Address: 301 The Greenhouse London,
E2 8DY UK

Phone: 820-885-3321

Email: support@domain.com

Ambar Pemilik Kantin Sembunyi di Mobil Saat Aksi Anarkis Bakar Warungnya di Komplek Gubernur Jateng

Ambar menceritakan suasa mencekam saat aksi merangsak masuk komplek gubernuran pasa Jumat 29 Agustus 2025 malam. (Wahyu Sulistiyawan)

SEMARANG — Sri Ambarwati, pemilik kantin di lingkungan Pemprov Jateng, menceritakan suasana mencekam saat aksi demonstrasi yang berujung ricuh di Komplek Gubernur Jawa Tengah, Semarang, pada Jumat 29 Agustus 2025 malam yang berujung dengan pembakaran 3 mobil dan warung miliknya.
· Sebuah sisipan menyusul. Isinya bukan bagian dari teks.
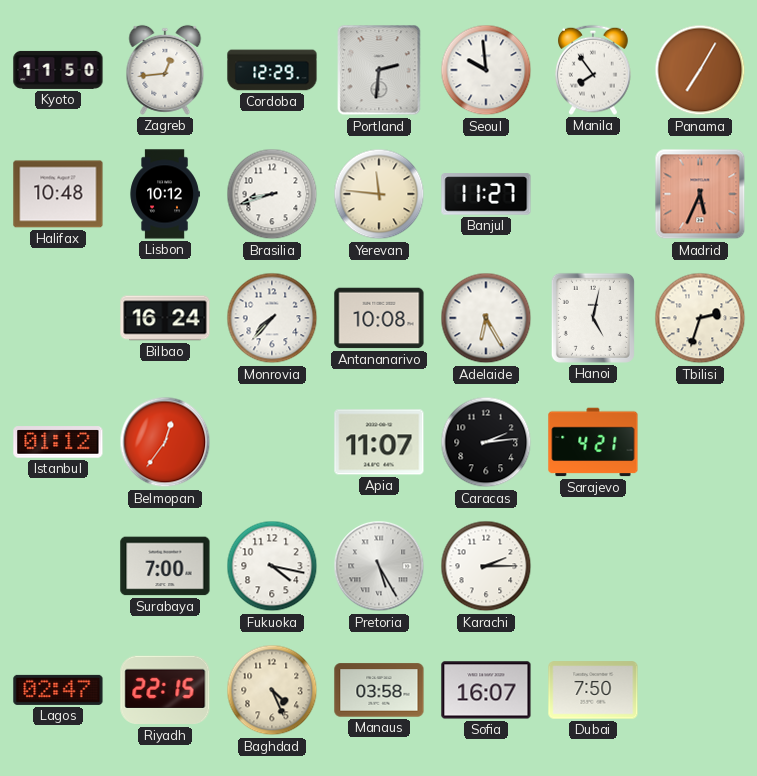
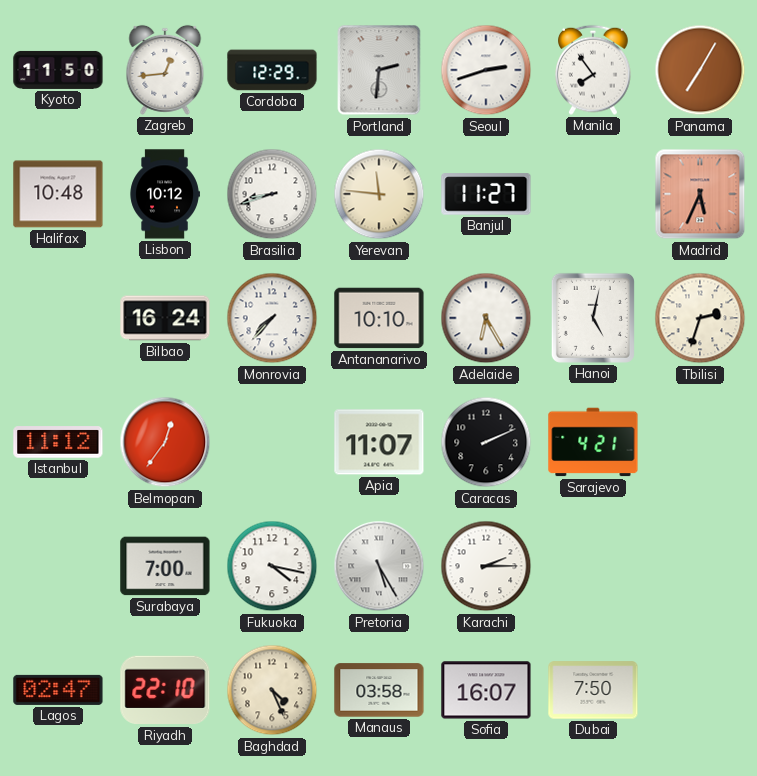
Seoul: 9:59 -> 2:42
Antananarivo: 10:08 -> 10:10
Istanbul: 01:12 -> 11:12
Caracas: 2:14 -> 2:11
Riyadh: 22:15 -> 22:10
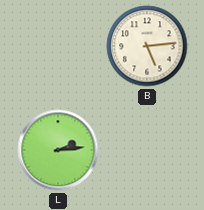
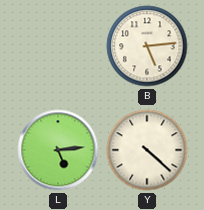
L: 2:14 -> 5:14
Y: none -> 4:22
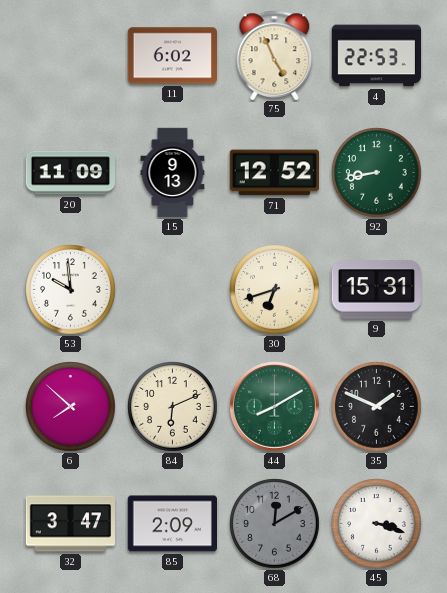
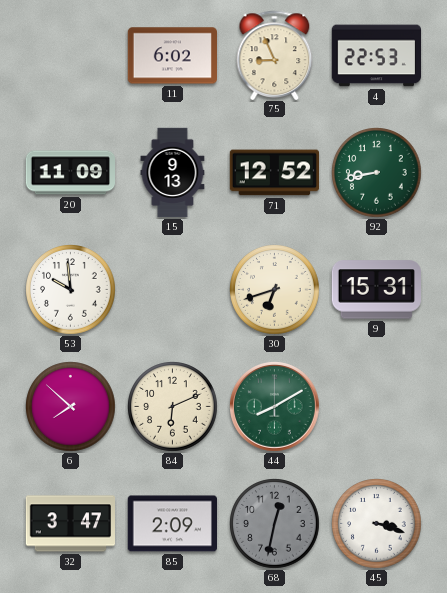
75: 4:56 -> 8:56
35: 1:49 -> none
68: 12:10 -> 12:32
Ia terpaksa bersembunyi di dalam mobilnya saat massa mulai merangsek masuk hingga akhirnya warung miliknya dibakar.


Menurut Ambar, detik-detik menegangkan itu bermula ketika gas air mata ditembakkan untuk membubarkan massa. Suasana semakin kacau saat lemparan batu bertubi-tubi menghantam area parkir belakang kantor Pemprov Jateng.


“Saya di dalam mobil itu karena pedas ada gas air mata, untuk meredakan jadi masuk ke mobil. Tapi tidak lama, batu-batu mulai menghantam, kaca pecah, meja-meja di kantin saya hancur,” ujar Ambar saat ditemui di kantinnya, Sabtu, 30 Agustus 2025.


Ambar menceritakan bagaimana serangan batu datang dari segala arah. Atap galvalum, plafon, dan meja-meja jati di kantinnya hancur berantakan. Bahkan kaca mobil pribadinya juga pecah akibat lemparan massa.


“Semua plafon, atap galvalum, meja-meja jati di kantin saya hancur. Mobil saya juga kena, kacanya pecah. Itu benar-benar seperti hujan batu,” ungkapnya.


Ketakutan semakin menjadi saat terdengar teriakan massa yang mendorong pembakaran.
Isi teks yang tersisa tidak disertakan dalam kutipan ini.